#### DATA

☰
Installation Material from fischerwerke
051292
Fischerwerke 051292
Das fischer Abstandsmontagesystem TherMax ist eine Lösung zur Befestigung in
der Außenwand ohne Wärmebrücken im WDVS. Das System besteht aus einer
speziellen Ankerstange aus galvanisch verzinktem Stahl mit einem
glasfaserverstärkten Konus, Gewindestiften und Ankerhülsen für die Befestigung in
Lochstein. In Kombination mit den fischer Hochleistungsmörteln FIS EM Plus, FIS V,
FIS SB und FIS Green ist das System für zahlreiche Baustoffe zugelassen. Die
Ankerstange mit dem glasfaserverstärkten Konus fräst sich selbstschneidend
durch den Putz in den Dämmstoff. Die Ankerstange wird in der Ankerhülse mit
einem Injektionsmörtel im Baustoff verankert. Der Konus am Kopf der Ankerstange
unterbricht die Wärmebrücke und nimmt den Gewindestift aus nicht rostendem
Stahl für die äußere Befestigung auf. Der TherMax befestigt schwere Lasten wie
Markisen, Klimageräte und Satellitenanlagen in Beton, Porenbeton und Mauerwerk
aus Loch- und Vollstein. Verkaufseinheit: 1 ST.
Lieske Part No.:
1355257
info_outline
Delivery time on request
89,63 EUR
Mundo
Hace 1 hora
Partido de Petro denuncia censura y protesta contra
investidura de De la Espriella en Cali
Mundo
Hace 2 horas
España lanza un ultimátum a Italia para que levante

########

* ABOUT THIS TASK
Counting only lines that contain the word "Befestigung", state how many appear in the entries, and add nothing.

* SOLUTION TO THIS TASK
3